▶ [TASK]: The lines to repeat are those below from the one containing "University of Latvia, Riga" down to the one containing "Medizinische Universität Cluj", both included; reproduce them exactly and nothing else.

▶ [PROVIDED ENTRIES]:

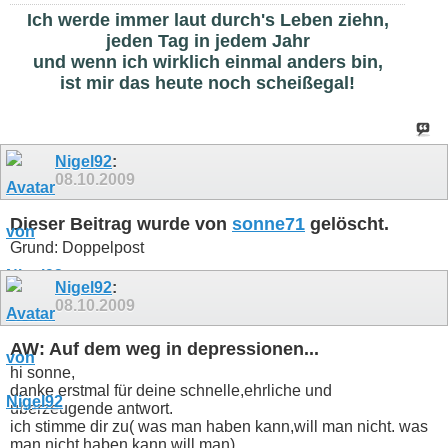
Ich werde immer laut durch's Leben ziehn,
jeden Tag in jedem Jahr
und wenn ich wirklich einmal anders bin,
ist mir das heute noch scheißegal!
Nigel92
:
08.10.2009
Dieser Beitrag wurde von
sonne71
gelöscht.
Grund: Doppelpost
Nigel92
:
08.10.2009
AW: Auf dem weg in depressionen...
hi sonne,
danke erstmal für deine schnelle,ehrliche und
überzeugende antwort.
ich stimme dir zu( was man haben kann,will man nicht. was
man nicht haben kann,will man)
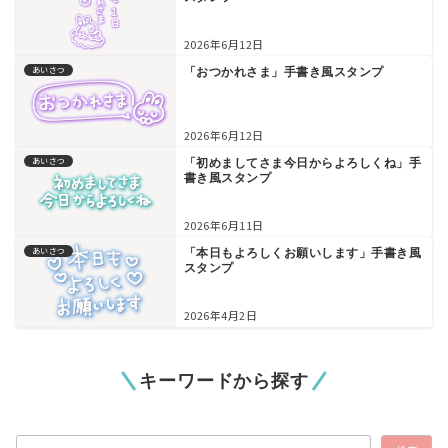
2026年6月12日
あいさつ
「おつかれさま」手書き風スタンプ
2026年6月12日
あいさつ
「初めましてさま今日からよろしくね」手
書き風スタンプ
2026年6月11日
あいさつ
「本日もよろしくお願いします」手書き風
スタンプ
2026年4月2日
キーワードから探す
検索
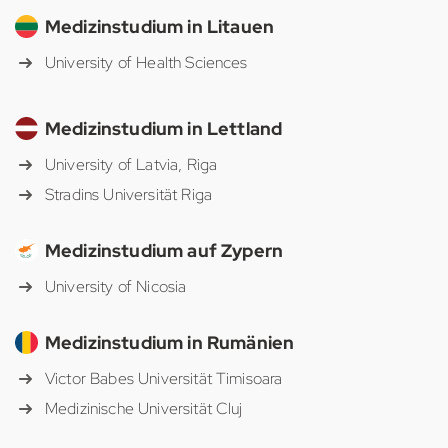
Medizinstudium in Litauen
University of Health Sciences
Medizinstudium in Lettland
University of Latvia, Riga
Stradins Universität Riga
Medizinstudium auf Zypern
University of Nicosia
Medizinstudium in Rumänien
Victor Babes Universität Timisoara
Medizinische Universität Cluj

* * *

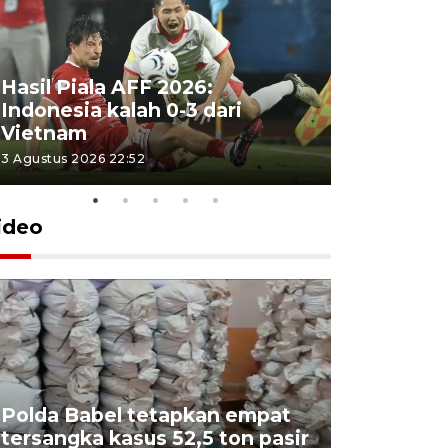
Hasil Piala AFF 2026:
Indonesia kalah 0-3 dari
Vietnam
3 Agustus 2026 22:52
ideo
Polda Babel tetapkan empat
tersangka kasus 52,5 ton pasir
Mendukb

▶ [RESPONSE BOX]:
University of Latvia, Riga
Stradins Universität Riga
Medizinstudium auf Zypern
University of Nicosia
Medizinstudium in Rumänien
Victor Babes Universität Timisoara
Medizinische Universität Cluj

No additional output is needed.